Digital Leaders Share Insights on Navigating Tech, Staffing and Resources

By Frances Moffett, Editorial Content Director, HSMAI

Increased budgets, the expansion of leisure travel, more digital resources — these are some of the trends that hospitality’s digital leaders are seeing as we near the end of the first quarter of 2022. HSMAI recently gathered insights from leaders at Aimbridge, Atlantis Paradise Island, Concord Hospitality, CoralTree Hospitality, Indigo Road Hospitality Group, NCG, Prism Hotels & Resorts, Remington Hotels, and Stonebridge Companies during its Hotel Management Company Chief Digital Officer Executive Roundtable, presented in partnership with The Hotels Network and Uplift.

The group also discussed the talent landscape and the challenges they saw at the forefront, the top-rated one identified as employees being poached by other industries, as many of their employees’ skills are transferrable and some people are no longer interested in working in hospitality. As one member of the group said, “When we tried to bring back a couple folks who were laid off, pretty uniformly, the response was, ‘I don’t plan on coming back to the industry.’” This sentiment has added to the industry-wide shortage of new sales, marketing, and revenue optimization professionals in hospitality. The runner-up challenge related to talent was being able to meet compensation and benefits expectations for new employees.

“Doing more with less” was rated a top priority for the rest of this year — a prevalent issue the past two years that many are redefining as they move forward, whether that’s getting away from doing more with less or determining how to better maximize the time of their still-understaffed teams.

“We’re trying to find tools that allow us to streamline processes to get the same results with fewer people,” one participant explained. “We’re more willing than we were over the last two years to put resources toward outsourcing something, so it doesn’t hit the internal team’s bandwidth.

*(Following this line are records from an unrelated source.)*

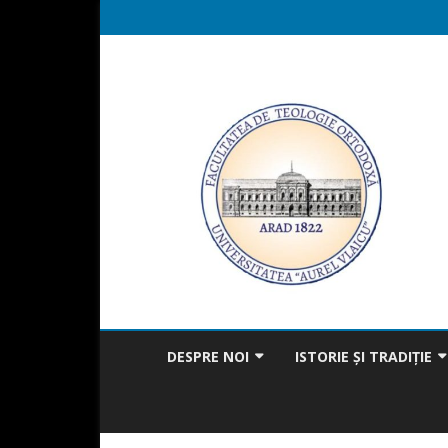
DESPRE NOI
ISTORIE ȘI TRADIȚIE
MISIUNEA FACULTĂȚII
BICENTENAR
MESAJUL DECANULUI
TRADIȚIA ÎN ACTUALITAT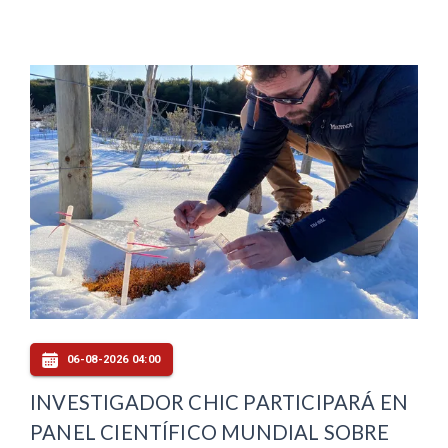
06-08-2026 04:00
INVESTIGADOR CHIC PARTICIPARÁ EN
PANEL CIENTÍFICO MUNDIAL SOBRE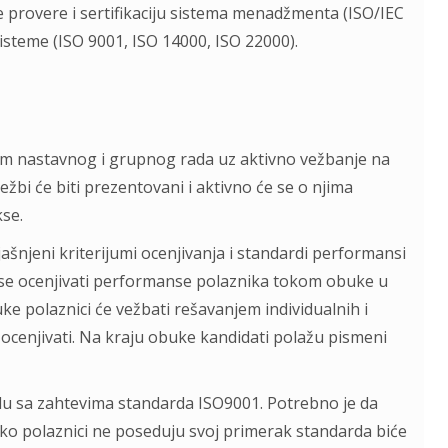
e provere i sertifikaciju sistema menadžmenta (ISO/IEC
isteme (ISO 9001, ISO 14000, ISO 22000).
om nastavnog i grupnog rada uz aktivno vežbanje na
žbi će biti prezentovani i aktivno će se o njima
kse.
ašnjeni kriterijumi ocenjivanja i standardi performansi
e se ocenjivati performanse polaznika tokom obuke u
e polaznici će vežbati rešavanjem individualnih i
 ocenjivati. Na kraju obuke kandidati polažu pismeni
adu sa zahtevima standarda ISO9001. Potrebno je da
ko polaznici ne poseduju svoj primerak standarda biće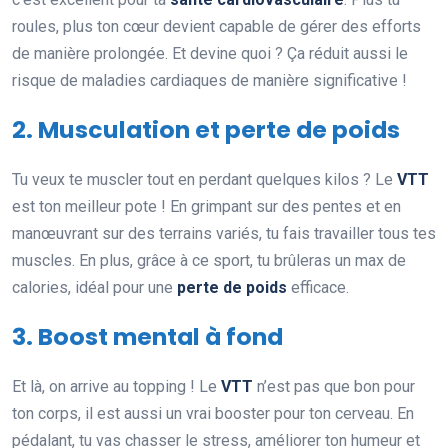
roules, plus ton cœur devient capable de gérer des efforts
de manière prolongée. Et devine quoi ? Ça réduit aussi le
risque de maladies cardiaques de manière significative !
2. Musculation et perte de poids
Tu veux te muscler tout en perdant quelques kilos ? Le
VTT
est ton meilleur pote ! En grimpant sur des pentes et en
manœuvrant sur des terrains variés, tu fais travailler tous tes
muscles. En plus, grâce à ce sport, tu brûleras un max de
calories, idéal pour une
perte de poids
efficace.
3. Boost mental à fond
Et là, on arrive au topping ! Le
VTT
n’est pas que bon pour
ton corps, il est aussi un vrai booster pour ton cerveau. En
pédalant, tu vas chasser le stress, améliorer ton humeur et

Now we’re trying to do less of ‘doing more with less.’”

In addition to asking for more resources or outsourcing, these digital leaders are also managing “doing more with less” by:

  • Increasing focus on automation and project management tools
  • Saying no to some activities to prioritize bandwidth
  • Focusing on specific tasks each quarter instead of constantly trying to tackle everything at once
  • Customizing scope of services to the true needs of the property
  • Training property team members to backfill positions

Other highly rated priorities among the group include ensuring the mental health and wellness of their teams, upskilling and cross-skilling, and defining work-from-home options and policies, which has become a hot topic as more prospective employees want to have the flexibility of a remote work environment. “People are expecting to work remotely,” one participant said. “And the best talent isn’t always local.”

When it comes to talent, roundtable attendees shared that they’ve spent more time involved in hiring activities this year than ever before. Some have been successful in using digital campaigns through Google or Facebook for recruiting purposes, while others have amplified their company culture and incentivized their current staff in referring professionals to join their team. For those who are still building back their teams and navigating the lack of staffing at agencies, using gig workers and contractors has been the way to go. They’re also tapping into smaller boutique agencies or agencies with specialized knowledge related to a specific need.

Navigating the tech stack — and the brands — to get a complete picture of the guest has still proved to be an obstacle as well, as many digital leaders are figuring out what CRM solutions work best and what it will take to have access to data across the management company. “We have a lot of disparate systems right now,” one group member expressed. “We have a data warehouse, we have an email service provider. We’re using lots of separate systems, so for this year, we are looking to bring all that together and have everything under one umbrella. We’re looking at new solutions across the board to map all the data together.”

Another participant put it this way: “It’s tough to fully know the full value of a guest when all systems don’t integrate.”

Other topics of discussion included the use of social media (while it’s difficult to track direct revenue for social efforts, the low cost of entry has been “worth the exposure; it’s just one more lever we can pull to get traffic over to the website”), as well as inflation in a world of automation.

“There’s a real push at my organization to understand, from a revenue generation and strategic marketing positioning, that our cost to operate hotels is going up pretty quickly, from utilities to labor costs to the cost of food in the restaurants — everything,” one participant said. “Even where demand may not be peak in pushing our pricing up, we’re taking some risk and trying to hedge inflation. And then that impacts our marketing strategy because we’ve got to really highlight the value proposition of the experience guests are getting, and we have to try to get more of top-tier guests who are willing to pay for the experience. The cost model at the hotel is driving revenue strategy, that’s impacting how we market to customers to keep conversion up at higher positions, so it’s been interesting to see.”